We’ve felt the need to create several evaluation procedures in our national extension where we’ve deemed them necessary and appropriate. We still feel that the guidance for how end users (or even edition/extension managers) should practically use OEs rather than EPs is lacking. The current guidance thoroughly covers lab implementation, but we struggle with the needs of f.ex. the nursing community in describing nursing procedures.

Additionally, a lot of the evaluation procedures are, as you point out, complex and yet necessary in clinical practice. In a perfect world we could express all the components of how a clinician interprets information, but that would probably involve a combinatory explosion that most likely would do more harm than good. At the same time, we need to express the procedures in a way that is understandable and useful. I’d rather have primitive or minimally modeled concepts than nothing at all in the cases where “just using an observable entity” isn’t really an option.

Furthermore, I agree with the reflections regarding screening procedures. The contextual differences between a screening procedure and a diagnostic procedure are internationally aligned as far as I’ve been able to find, and the context of why a procedure/test was performed will impact the follow-up as well as inform registries and national programs in different ways.

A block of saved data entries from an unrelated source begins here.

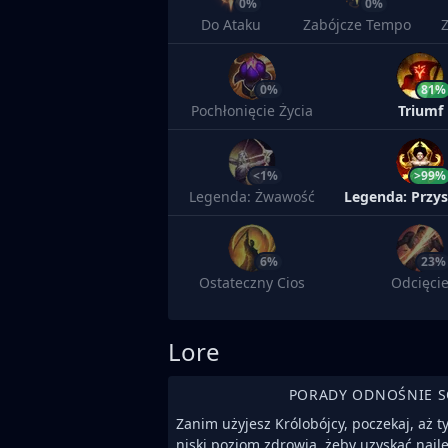
0%
0%
Do Ataku
Zabójcze Tempo
0%
81%
Pochłonięcie Życia
Triumf
<1%
>99%
Legenda: Żwawość
6%
23%
Ostateczny Cios
Odcięci
Lore
PORADY ODNOŚNIE 
Zanim użyjesz Królobójcy, poczekaj, aż t
niski poziom zdrowia, żeby uzyskać najle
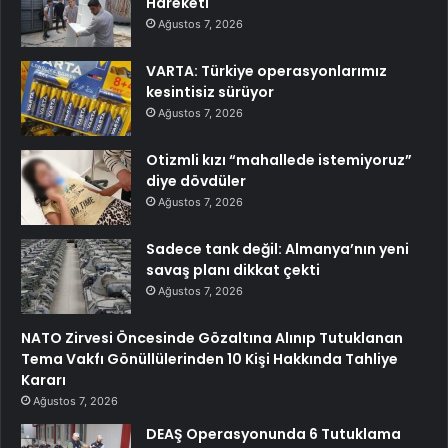
Hareketi
Ağustos 7, 2026
VARTA: Türkiye operasyonlarımız
kesintisiz sürüyor
Ağustos 7, 2026
Otizmli kızı “mahallede istemiyoruz”
diye dövdüler
Ağustos 7, 2026
Sadece tank değil: Almanya’nın yeni
savaş planı dikkat çekti
Ağustos 7, 2026
NATO Zirvesi Öncesinde Gözaltına Alınıp Tutuklanan
Tema Vakfı Gönüllülerinden 10 Kişi Hakkında Tahliye
Kararı
Ağustos 7, 2026
DEAŞ Operasyonunda 6 Tutuklama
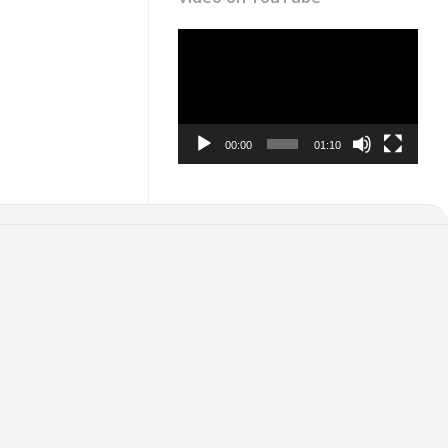
Video
Player
00:00
01:10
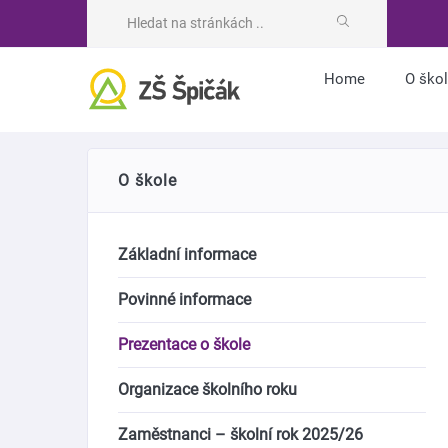
Home
O ško
O škole
Základní informace
Povinné informace
Prezentace o škole
Organizace školního roku
Zaměstnanci – školní rok 2025/26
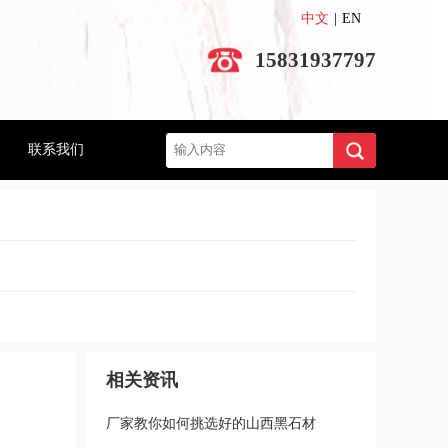
中文
|
EN
15831937797
搜索
联系我们
相关资讯
厂家教你如何挑选好的山西黑石材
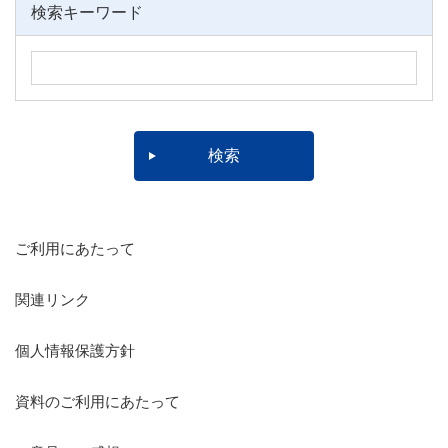
検索キーワード
ご利用にあたって
関連リンク
個人情報保護方針
資料のご利用にあたって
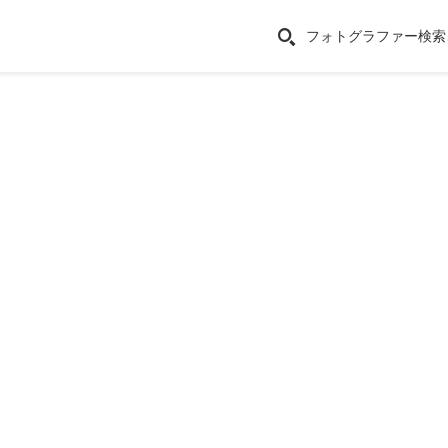
フォトグラファー検索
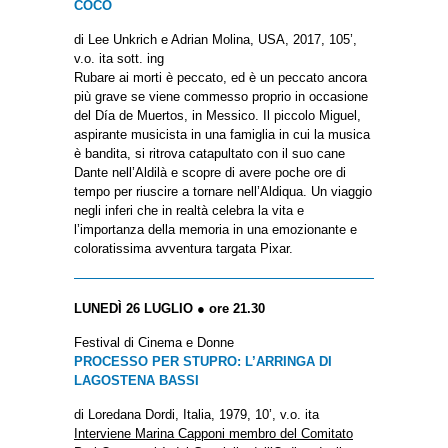
COCO
di Lee Unkrich e Adrian Molina, USA, 2017, 105’,
v.o. ita sott. ing
Rubare ai morti è peccato, ed è un peccato ancora
più grave se viene commesso proprio in occasione
del Día de Muertos, in Messico. Il piccolo Miguel,
aspirante musicista in una famiglia in cui la musica
è bandita, si ritrova catapultato con il suo cane
Dante nell’Aldilà e scopre di avere poche ore di
tempo per riuscire a tornare nell’Aldiqua. Un viaggio
negli inferi che in realtà celebra la vita e
l’importanza della memoria in una emozionante e
coloratissima avventura targata Pixar.
LUNEDÌ 26 LUGLIO ● ore 21.30
Festival di Cinema e Donne
PROCESSO PER STUPRO: L’ARRINGA DI
LAGOSTENA BASSI
di Loredana Dordi, Italia, 1979, 10’, v.o. ita
Interviene Marina Capponi membro del Comitato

In maintaining a terminology of this size, rules need to be stable and mostly quite strict. I completely understand and empathize with the need for logical models and adherence to principles and rules, and the burden that is already on the authoring team’s shoulders connected to this work. However, I hope that as both the people working with SNOMED CT and the terminology itself grows, we don’t immediately dismiss a discussion just because we’ve had it before.

The world around us is changing, the clinical needs change at a breakneck speed, and I hope we can ensure that our main focus is always to meet those needs to the best of our abilities and within the ontological principles deemed valid and appropriate at any given time.